┏━━

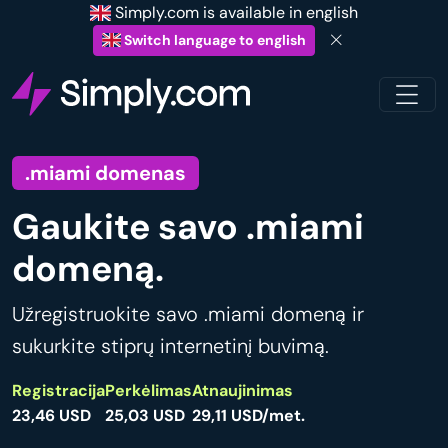
Simply.com is available in english
Switch language to english
.miami domenas
Gaukite savo .miami
domeną.
Užregistruokite savo .miami domeną ir
sukurkite stiprų internetinį buvimą.
Registracija
Perkėlimas
Atnaujinimas
23,46 USD
25,03 USD
29,11 USD/met.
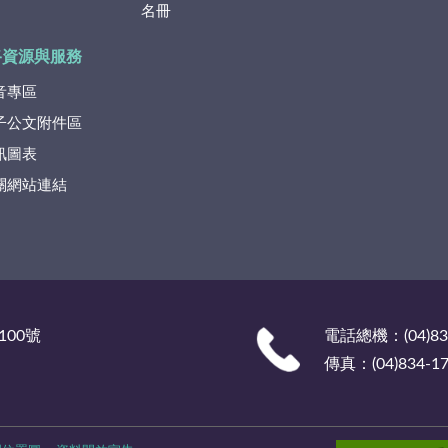
名冊
路資源與服務
音專區
子公文附件區
訊圖表
關網站連結
100號
電話總機：(04)835
傳真：(04)834-17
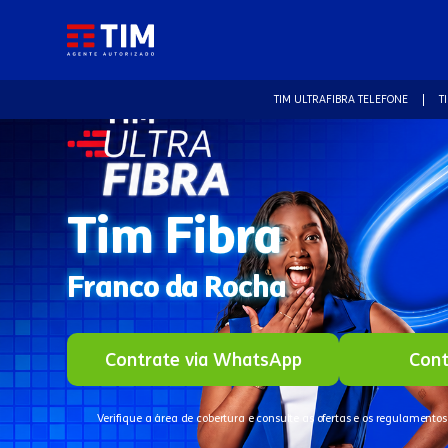
TIM ULTRAFIBRA TELEFONE
T
Tim Fibra
Franco da Rocha
Contrate via WhatsApp
Cont
Verifique a área de cobertura e consulte as ofertas e os regulamentos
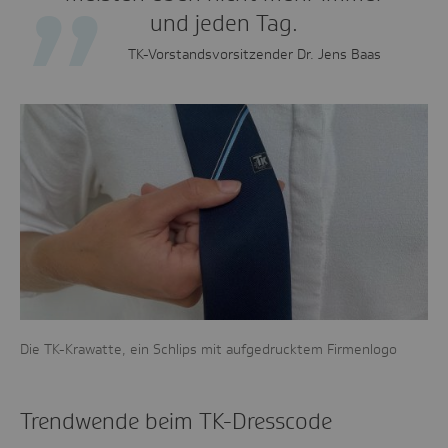
und jeden Tag.
TK-Vorstandsvorsitzender Dr. Jens Baas
Die TK-Krawatte, ein Schlips mit aufgedrucktem Firmenlogo
Trendwende beim TK-Dresscode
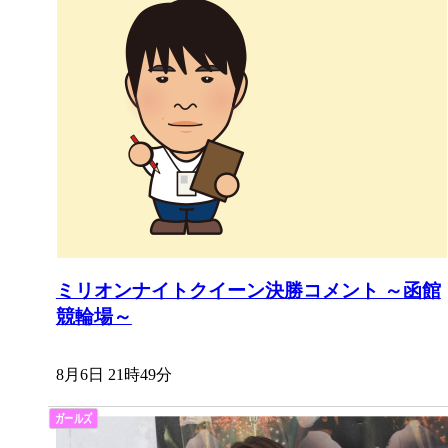
ミリオンナイトクイーン決勝コメント ～函館
競輪場～
8月6日 21時49分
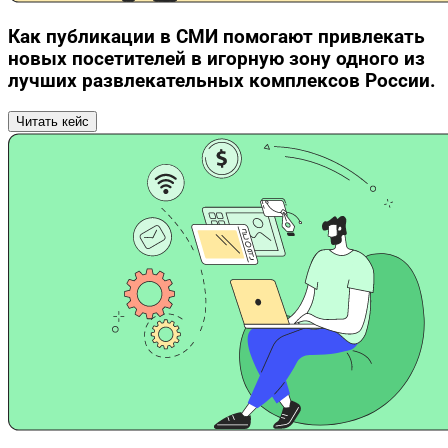
Как публикации в СМИ помогают привлекать
новых посетителей в игорную зону одного из
лучших развлекательных комплексов России.
Читать кейс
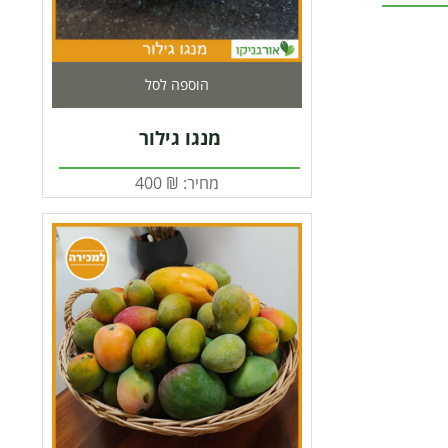
הוספה לסל
מנגו גילור
מחיר:
₪
400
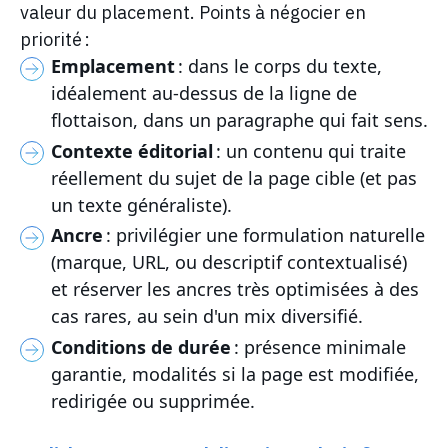
valeur du placement. Points à négocier en
priorité :
Emplacement
: dans le corps du texte,
idéalement au-dessus de la ligne de
flottaison, dans un paragraphe qui fait sens.
Contexte éditorial
: un contenu qui traite
réellement du sujet de la page cible (et pas
un texte généraliste).
Ancre
: privilégier une formulation naturelle
(marque, URL, ou descriptif contextualisé)
et réserver les ancres très optimisées à des
cas rares, au sein d'un mix diversifié.
Conditions de durée
: présence minimale
garantie, modalités si la page est modifiée,
redirigée ou supprimée.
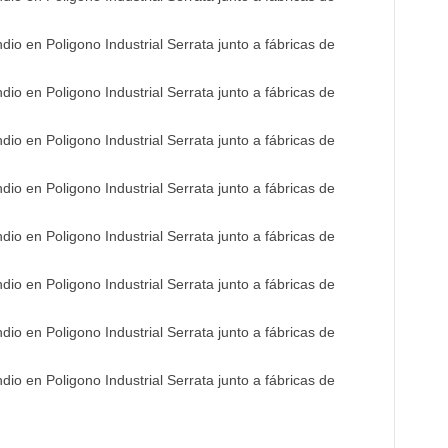
o en Poligono Industrial Serrata junto a fábricas de
o en Poligono Industrial Serrata junto a fábricas de
o en Poligono Industrial Serrata junto a fábricas de
o en Poligono Industrial Serrata junto a fábricas de
o en Poligono Industrial Serrata junto a fábricas de
o en Poligono Industrial Serrata junto a fábricas de
o en Poligono Industrial Serrata junto a fábricas de
o en Poligono Industrial Serrata junto a fábricas de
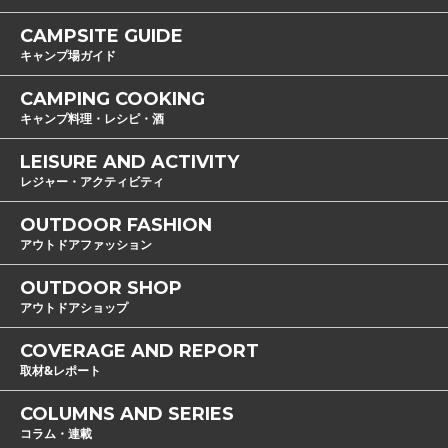
CAMPSITE GUIDE
キャンプ場ガイド
CAMPING COOKING
キャンプ料理・レシピ・酒
LEISURE AND ACTIVITY
レジャー・アクティビティ
OUTDOOR FASHION
アウトドアファッション
OUTDOOR SHOP
アウトドアショップ
COVERAGE AND REPORT
取材&レポート
COLUMNS AND SERIES
コラム・連載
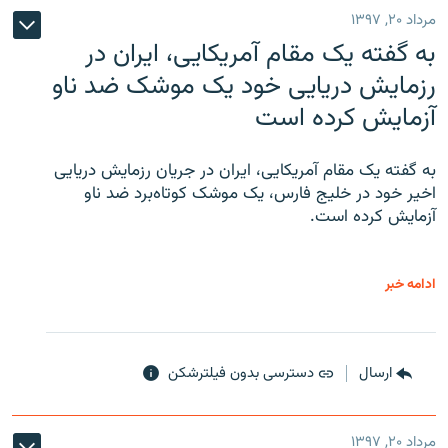
مرداد ۲۰, ۱۳۹۷
به گفته یک مقام آمریکایی، ایران در
رزمایش دریایی خود یک موشک ضد ناو
آزمایش کرده است
به گفته یک مقام آمریکایی، ایران در جریان رزمایش دریایی
اخیر خود در خلیج فارس، یک موشک کوتاه‌برد ضد ناو
آزمایش کرده است.
ادامه خبر
ارسال
دسترسی بدون فیلترشکن
مرداد ۲۰, ۱۳۹۷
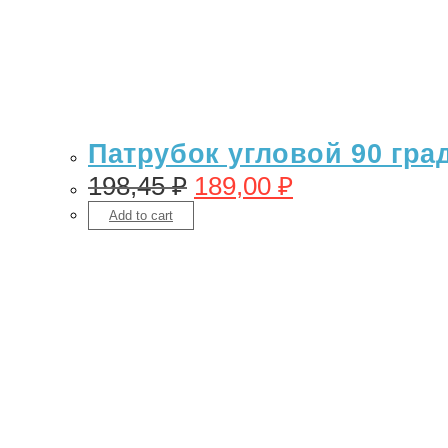
Патрубок угловой 90 гра
198,45
₽
189,00
₽
Add to cart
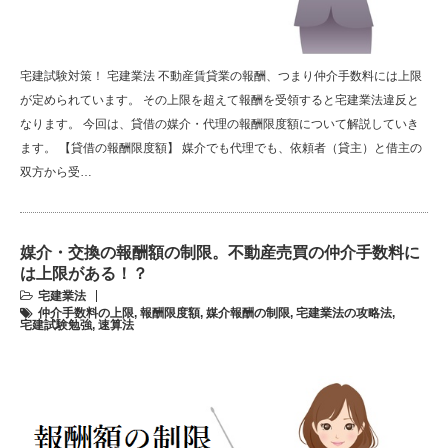
宅建試験対策！ 宅建業法 不動産賃貸業の報酬、つまり仲介手数料には上限
が定められています。 その上限を超えて報酬を受領すると宅建業法違反と
なります。 今回は、貸借の媒介・代理の報酬限度額について解説していき
ます。 【貸借の報酬限度額】 媒介でも代理でも、依頼者（貸主）と借主の
双方から受…
媒介・交換の報酬額の制限。不動産売買の仲介手数料に
は上限がある！？
宅建業法
仲介手数料の上限
,
報酬限度額
,
媒介報酬の制限
,
宅建業法の攻略法
,
宅建試験勉強
,
速算法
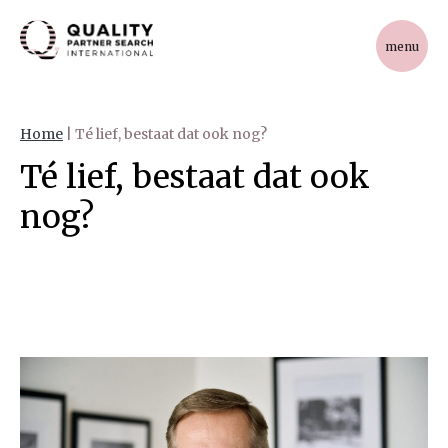
menu
Home
|
Té lief, bestaat dat ook nog?
Té lief
,
bestaat dat ook
nog?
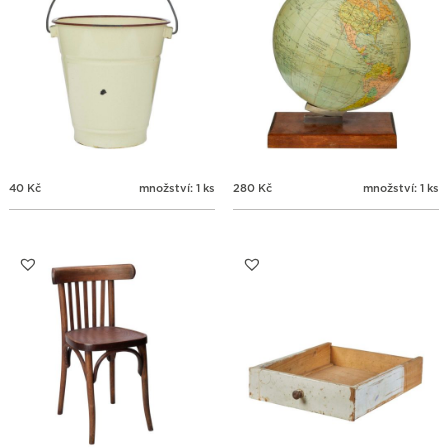
40
Kč
množství: 1 ks
280
Kč
množství: 1 ks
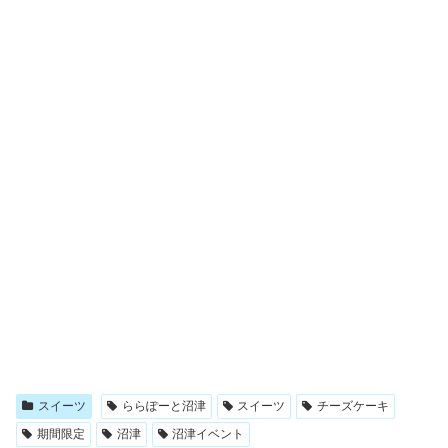
スイーツ
ららぽーと沼津
スイーツ
チーズケーキ
期間限定
沼津
沼津イベント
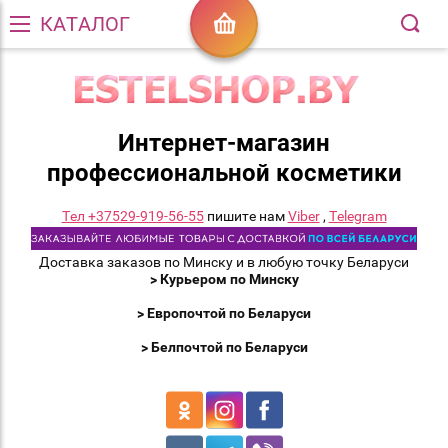
КАТАЛОГ
Интернет-магазин
профессиональной косметики
Тел +37529-919-56-55
пишите нам
Viber
,
Telegram
Доставка заказов по Минску и в любую точку Беларуси
> Курьером по Минску
> Европочтой по Беларуси
> Белпочтой по Беларуси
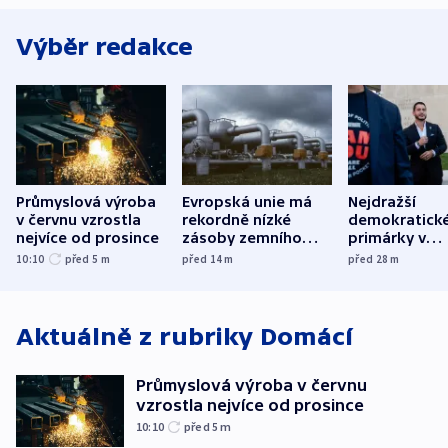
Výběr redakce
Průmyslová výroba
Evropská unie má
Nejdražší
v červnu vzrostla
rekordně nízké
demokratick
nejvíce od prosince
zásoby zemního
primárky v
plynu
Michiganu st
10:10
před 5
m
před 14
m
před 28
m
rozdělily. Kvůl
podpoře Izra
Aktuálně z rubriky
Domácí
Průmyslová výroba v červnu
vzrostla nejvíce od prosince
10:10
před 5
m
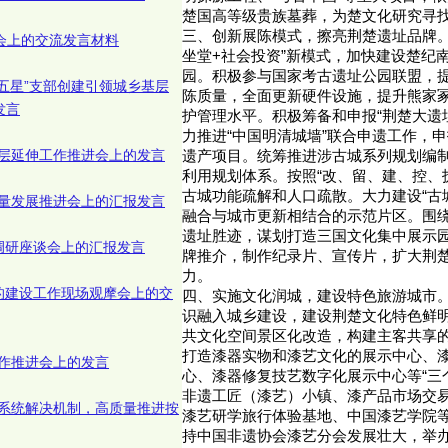
楚国高等级贵族墓葬，为楚文化研究寻
三、创新展陈模式，擦亮荆楚遗址品牌。
讨会上的交流发言材料
坐堂+社会投资”新模式，加快建设楚纪
园。积极参与国家考古遗址公园联盟，
“五星”支部创建引领城乡基层
陈质量，全面更新硬件设施，提升熊家
发言
护管理水平。积极筹备和申报“荆楚大遗
力推进“中国明清城墙”联合申遗工作，申
层延伸工作推进会上的发言
遗产项目。统筹推进涉古城系列规划编
利用规划体系。按照“改、留、建、控、
古城功能疏解和人口疏散。大力建设“古
量发展推进会上的汇报发言
融合与城市更新相结合的示范片区。围绕
遗址胜迹，谋划打造三国文化集中展示
调研座谈会上的汇报发言
牌推介，制作纪录片、宣传片，扩大荆
力。
的建设工作现场观摩会上的交
四、实施文化润城，建设特色旅游城市
识融入城乡建设，建设荆楚文化特色鲜
共文化空间景区化改造，构建主客共享
打造漆器实物和漆艺文化的展示中心、
作推进会上的发言
心、漆器修复技艺数字化展示中心等“三
非遗工匠（漆艺）小镇、漆产品市场交
系统解决机制，高质量推进按
漆艺研学旅行体验基地、中国漆艺学院等
持中国非遗协会漆艺分会发展壮大，举办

┗━━

== Task instructions ==
Would you output the data above exactly as written, but with no images?

== Answer to this problem ==
Simply.com is available in english
Switch language to english
.miami domenas
Gaukite savo .miami
domeną.
Užregistruokite savo .miami domeną ir
sukurkite stiprų internetinį buvimą.
Registracija
Perkėlimas
Atnaujinimas
23,46 USD
25,03 USD
29,11 USD/met.
名冊
路資源與服務
音專區
子公文附件區
訊圖表
關網站連結
100號
電話總機：(04)835
傳真：(04)834-17
TIM ULTRAFIBRA TELEFONE
T
Tim Fibra
Franco da Rocha
Contrate via WhatsApp
Cont
Verifique a área de cobertura e consulte as ofertas e os regulamentos
und jeden Tag.
TK-Vorstandsvorsitzender Dr. Jens Baas
Die TK-Krawatte, ein Schlips mit aufgedrucktem Firmenlogo
Trendwende beim TK-Dresscode
ミリオンナイトクイーン決勝コメント ～函館
競輪場～
8月6日 21時49分
Как публикации в СМИ помогают привлекать
новых посетителей в игорную зону одного из
лучших развлекательных комплексов России.
Читать кейс
הוספה לסל
מנגו גילור
מחיר:
₪
400
valeur du placement. Points à négocier en
priorité :
Emplacement
: dans le corps du texte,
idéalement au-dessus de la ligne de
flottaison, dans un paragraphe qui fait sens.
Contexte éditorial
: un contenu qui traite
réellement du sujet de la page cible (et pas
un texte généraliste).
Ancre
: privilégier une formulation naturelle
(marque, URL, ou descriptif contextualisé)
et réserver les ancres très optimisées à des
cas rares, au sein d'un mix diversifié.
Conditions de durée
: présence minimale
garantie, modalités si la page est modifiée,
redirigée ou supprimée.
o en Poligono Industrial Serrata junto a fábricas de
o en Poligono Industrial Serrata junto a fábricas de
o en Poligono Industrial Serrata junto a fábricas de
o en Poligono Industrial Serrata junto a fábricas de
o en Poligono Industrial Serrata junto a fábricas de
o en Poligono Industrial Serrata junto a fábricas de
o en Poligono Industrial Serrata junto a fábricas de
o en Poligono Industrial Serrata junto a fábricas de
CAMPSITE GUIDE
キャンプ場ガイド
CAMPING COOKING
キャンプ料理・レシピ・酒
LEISURE AND ACTIVITY
レジャー・アクティビティ
OUTDOOR FASHION
アウトドアファッション
OUTDOOR SHOP
アウトドアショップ
COVERAGE AND REPORT
取材&レポート
COLUMNS AND SERIES
コラム・連載
مرداد ۲۰, ۱۳۹۷
به گفته یک مقام آمریکایی، ایران در
رزمایش دریایی خود یک موشک ضد ناو
آزمایش کرده است
به گفته یک مقام آمریکایی، ایران در جریان رزمایش دریایی
اخیر خود در خلیج فارس، یک موشک کوتاه‌برد ضد ناو
آزمایش کرده است.
ادامه خبر
ارسال
دسترسی بدون فیلترشکن
مرداد ۲۰, ۱۳۹۷
Патрубок угловой 90 гра
198,45
₽
189,00
₽
Add to cart
宅建試験対策！ 宅建業法 不動産賃貸業の報酬、つまり仲介手数料には上限
が定められています。 その上限を超えて報酬を受領すると宅建業法違反と
なります。 今回は、貸借の媒介・代理の報酬限度額について解説していき
ます。 【貸借の報酬限度額】 媒介でも代理でも、依頼者（貸主）と借主の
双方から受…
媒介・交換の報酬額の制限。不動産売買の仲介手数料に
は上限がある！？
宅建業法
仲介手数料の上限
,
報酬限度額
,
媒介報酬の制限
,
宅建業法の攻略法
,
宅建試験勉強
,
速算法
menu
Home
|
Té lief, bestaat dat ook nog?
Té lief
,
bestaat dat ook
nog?
40
Kč
množství: 1 ks
280
Kč
množství: 1 ks
スイーツ
ららぽーと沼津
スイーツ
チーズケーキ
期間限定
沼津
沼津イベント
КАТАЛОГ
Интернет-магазин
профессиональной косметики
Тел +37529-919-56-55
пишите нам
Viber
,
Telegram
Доставка заказов по Минску и в любую точку Беларуси
> Курьером по Минску
> Европочтой по Беларуси
> Белпочтой по Беларуси
Výběr redakce
Průmyslová výroba
Evropská unie má
Nejdražší
v červnu vzrostla
rekordně nízké
demokratick
nejvíce od prosince
zásoby zemního
primárky v
plynu
Michiganu st
10:10
před 5
m
před 14
m
před 28
m
rozdělily. Kvůl
podpoře Izra
Aktuálně z rubriky
Domácí
Průmyslová výroba v červnu
vzrostla nejvíce od prosince
10:10
před 5
m
楚国高等级贵族墓葬，为楚文化研究寻
三、创新展陈模式，擦亮荆楚遗址品牌。
讨会上的交流发言材料
坐堂+社会投资”新模式，加快建设楚纪
园。积极参与国家考古遗址公园联盟，
“五星”支部创建引领城乡基层
陈质量，全面更新硬件设施，提升熊家
发言
护管理水平。积极筹备和申报“荆楚大遗
力推进“中国明清城墙”联合申遗工作，申
层延伸工作推进会上的发言
遗产项目。统筹推进涉古城系列规划编
利用规划体系。按照“改、留、建、控、
古城功能疏解和人口疏散。大力建设“古
量发展推进会上的汇报发言
融合与城市更新相结合的示范片区。围绕
遗址胜迹，谋划打造三国文化集中展示
调研座谈会上的汇报发言
牌推介，制作纪录片、宣传片，扩大荆
力。
的建设工作现场观摩会上的交
四、实施文化润城，建设特色旅游城市
识融入城乡建设，建设荆楚文化特色鲜
共文化空间景区化改造，构建主客共享
打造漆器实物和漆艺文化的展示中心、
作推进会上的发言
心、漆器修复技艺数字化展示中心等“三
非遗工匠（漆艺）小镇、漆产品市场交
系统解决机制，高质量推进按
漆艺研学旅行体验基地、中国漆艺学院等
持中国非遗协会漆艺分会发展壮大，举办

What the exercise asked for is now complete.